Something that can happen with fast networks (depending on how they are configured, and the hardware involved) is that if they aren't given enough data to fill a full packet, they may delay for a moment to see if more data arrives. If more data arrives, they can pack it all together. If it doesn't, they may stop waiting and send an incompletely packet. How that is tuned can affect throughput and latency (which are usually in conflict with each other, and networks with different aims tune for one or the other, or a compromise between the two).
So maybe (some of) what we're seeing is one application-level buffer size working better with how this network is tuned than the other. The application-level buffer shouldn't matter if the operating system, network stack, etc. are all doing their jobs properly, but we aren't in an ideal world.

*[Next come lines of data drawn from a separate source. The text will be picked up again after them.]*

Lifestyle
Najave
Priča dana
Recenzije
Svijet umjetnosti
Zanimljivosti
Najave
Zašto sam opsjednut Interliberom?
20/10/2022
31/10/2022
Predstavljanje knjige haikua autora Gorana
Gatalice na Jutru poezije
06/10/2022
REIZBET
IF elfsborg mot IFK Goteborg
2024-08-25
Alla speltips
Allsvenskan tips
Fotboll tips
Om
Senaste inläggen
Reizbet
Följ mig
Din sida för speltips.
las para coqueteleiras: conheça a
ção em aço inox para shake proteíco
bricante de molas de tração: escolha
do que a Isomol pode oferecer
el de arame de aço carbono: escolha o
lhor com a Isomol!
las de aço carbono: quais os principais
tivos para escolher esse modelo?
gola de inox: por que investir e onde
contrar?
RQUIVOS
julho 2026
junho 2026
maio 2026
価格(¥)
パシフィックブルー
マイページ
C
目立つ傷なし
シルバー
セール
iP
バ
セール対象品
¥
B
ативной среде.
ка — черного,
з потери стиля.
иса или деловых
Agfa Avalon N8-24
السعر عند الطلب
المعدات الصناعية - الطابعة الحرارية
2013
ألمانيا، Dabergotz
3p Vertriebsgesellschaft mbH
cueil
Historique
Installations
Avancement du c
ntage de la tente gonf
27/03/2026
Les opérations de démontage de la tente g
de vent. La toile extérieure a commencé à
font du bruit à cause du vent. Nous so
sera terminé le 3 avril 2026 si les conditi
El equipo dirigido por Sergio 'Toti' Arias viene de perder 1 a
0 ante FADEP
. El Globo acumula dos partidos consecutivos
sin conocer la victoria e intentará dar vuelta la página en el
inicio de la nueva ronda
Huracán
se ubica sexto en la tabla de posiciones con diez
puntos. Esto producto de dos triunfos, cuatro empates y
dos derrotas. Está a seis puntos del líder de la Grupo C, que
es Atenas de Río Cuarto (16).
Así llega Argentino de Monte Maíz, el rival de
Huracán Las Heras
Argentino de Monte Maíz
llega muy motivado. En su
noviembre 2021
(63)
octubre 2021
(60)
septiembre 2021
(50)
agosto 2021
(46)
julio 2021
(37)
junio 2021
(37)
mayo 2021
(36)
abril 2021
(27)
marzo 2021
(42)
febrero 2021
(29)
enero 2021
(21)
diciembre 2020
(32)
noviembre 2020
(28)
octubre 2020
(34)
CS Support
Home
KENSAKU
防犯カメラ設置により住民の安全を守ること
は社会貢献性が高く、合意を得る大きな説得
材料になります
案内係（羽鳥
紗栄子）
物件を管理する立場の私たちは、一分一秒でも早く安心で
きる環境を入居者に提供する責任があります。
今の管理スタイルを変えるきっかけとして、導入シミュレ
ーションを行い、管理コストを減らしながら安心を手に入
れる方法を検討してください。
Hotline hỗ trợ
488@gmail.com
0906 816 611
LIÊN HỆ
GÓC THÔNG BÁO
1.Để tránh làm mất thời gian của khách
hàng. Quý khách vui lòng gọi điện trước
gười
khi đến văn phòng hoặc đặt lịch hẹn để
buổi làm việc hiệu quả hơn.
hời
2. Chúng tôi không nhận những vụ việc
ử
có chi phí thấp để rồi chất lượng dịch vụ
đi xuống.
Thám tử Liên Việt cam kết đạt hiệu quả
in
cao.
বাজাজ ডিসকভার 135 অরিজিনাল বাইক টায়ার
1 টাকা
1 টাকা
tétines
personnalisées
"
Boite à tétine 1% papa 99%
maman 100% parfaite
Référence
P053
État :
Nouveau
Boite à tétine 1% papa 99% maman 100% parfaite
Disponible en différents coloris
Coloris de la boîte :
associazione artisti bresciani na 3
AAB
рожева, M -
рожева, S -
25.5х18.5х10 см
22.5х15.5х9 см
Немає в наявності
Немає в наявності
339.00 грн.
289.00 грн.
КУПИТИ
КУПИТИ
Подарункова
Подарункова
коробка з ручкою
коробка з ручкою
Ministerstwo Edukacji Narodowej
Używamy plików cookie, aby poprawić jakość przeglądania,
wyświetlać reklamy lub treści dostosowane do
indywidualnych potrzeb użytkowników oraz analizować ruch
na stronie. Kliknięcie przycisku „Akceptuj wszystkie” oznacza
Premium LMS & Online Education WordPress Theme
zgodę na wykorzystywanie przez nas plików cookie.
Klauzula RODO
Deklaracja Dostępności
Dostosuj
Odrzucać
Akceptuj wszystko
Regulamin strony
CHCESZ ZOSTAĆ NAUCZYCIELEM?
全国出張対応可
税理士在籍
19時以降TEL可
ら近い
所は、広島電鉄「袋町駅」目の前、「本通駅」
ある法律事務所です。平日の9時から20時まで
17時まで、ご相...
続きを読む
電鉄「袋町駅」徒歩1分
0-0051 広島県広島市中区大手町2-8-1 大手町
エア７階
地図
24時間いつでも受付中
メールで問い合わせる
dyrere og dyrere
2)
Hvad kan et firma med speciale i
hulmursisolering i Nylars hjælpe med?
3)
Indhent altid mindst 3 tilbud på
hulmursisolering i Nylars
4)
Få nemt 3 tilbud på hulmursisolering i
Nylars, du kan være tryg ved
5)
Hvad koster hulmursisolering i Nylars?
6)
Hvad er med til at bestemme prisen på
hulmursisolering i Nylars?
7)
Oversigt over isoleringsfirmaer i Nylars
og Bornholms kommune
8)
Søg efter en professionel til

Another potential difference is that CopyFileEx is using asynchronous I/O while Opus is using synchronous I/O. Most software uses synchronous I/O, like Opus, as writing for async I/O is extremely complex and error-prone, and should not -- in theory -- make a difference when doing a simple, sequential write, as the operating system is supposed to take care of things with its own buffering, and certainly seems to in my own local tests; maybe it doesn't in all cases. (Unfortunately, when Microsoft worked on copy speed problems of their own back in Windows Vista, they changed the high-level CopyFileEx rather than addressing the low-level WriteFile/sync-buffering side of things. I have no idea why, other than they probably just wanted a quick fix to the more visible issue without doing the hard work of improving OS-wide performance that people were less likely to notice. Great for things that call CopyFileEx, but useless for everyone else.)
It's highly likely that these issues will affect just about everything that writes data to the network drive using anything other than CopyFileEx, as most software just opens a standard, buffered, synchronous write handle and writes data to it. CopyFileEx is actually the odd one out here, and the unusual case; it just happens that things which call CopyFileEx and Opus file copies are the things you tend to look at and that report speeds and times. (When was the last time you benchmarked how quickly Photoshop or whatever could write data to the network? I'm guessing never. But it and most other software are probably affected by this issue as well.)
We could look into making Opus use async I/O but that is a complex change that would need a lot of testing, so it isn't going to happen overnight. It's also not guaranteed to account for whatever difference is left after the testing issues discussed above are corrected, but it might. Our biggest problem is that we have yet to reproduce any meaningful speed differences on our own setups between Opus and other software, which makes it difficult to test different theories.